President Obama's contraception mandate is helping him enormously with female voters, a new USA Today/Gallup poll says.
The survey found that Mitt Romney has made enormous gains with female voters — the candidates were tied among women who are likely to vote, and Obama had a nine-point lead among registered female voters. Concern over the economy has helped Romney erode what was once a sizable gender gap.
Romney and Rep. Paul Ryan (R-Wis.) have attacked the administration's contraception mandate as an assault on religious liberty. But the USA Today poll indicates that emphasizing the policy could help Obama more than Romney.
A greater emphasis on abortion rights could also help bolster Obama's standing with female voters, according to the USA Today poll. Nearly 40 percent of women cited abortion as the most important election issue for women. And respondents who cited abortion preferred Obama by a 3-1 margin.
"That could signal an opening for Obama among women in the second debate and the final 21 days of the campaign," USA Today said in its write-up of the poll results.
The administration's contraception mandate could also help Obama with women.
Thirty-one percent of female voters said birth control policy will be "extremely important" in influencing their vote.

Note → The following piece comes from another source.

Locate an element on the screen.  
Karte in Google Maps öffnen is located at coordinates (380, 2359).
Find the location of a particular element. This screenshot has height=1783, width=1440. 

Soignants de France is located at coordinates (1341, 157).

And Obama holds a 21-point advantage over Romney — 56 to 35 percent — on the issue.
The Obama campaign has made the contraception debate a central thrust of its effort to win over female voters. Obama highlights the policy in his stump speech, and he has campaigned with Sandra Fluke, the law student who rose to prominence after being attacked for her support of the administration's mandate.
The administration's policy requires most employers to cover birth control in their employees' health plans without charging a co-pay or deductible. Churches and houses of worship are exempt.
Religious-affiliated institutions like Catholic hospitals do not have to directly offer or pay for contraception coverage; their employees will be able to obtain contraception through the insurance company, still without any cost-sharing.
Several religious institutions are challenging the policy in court.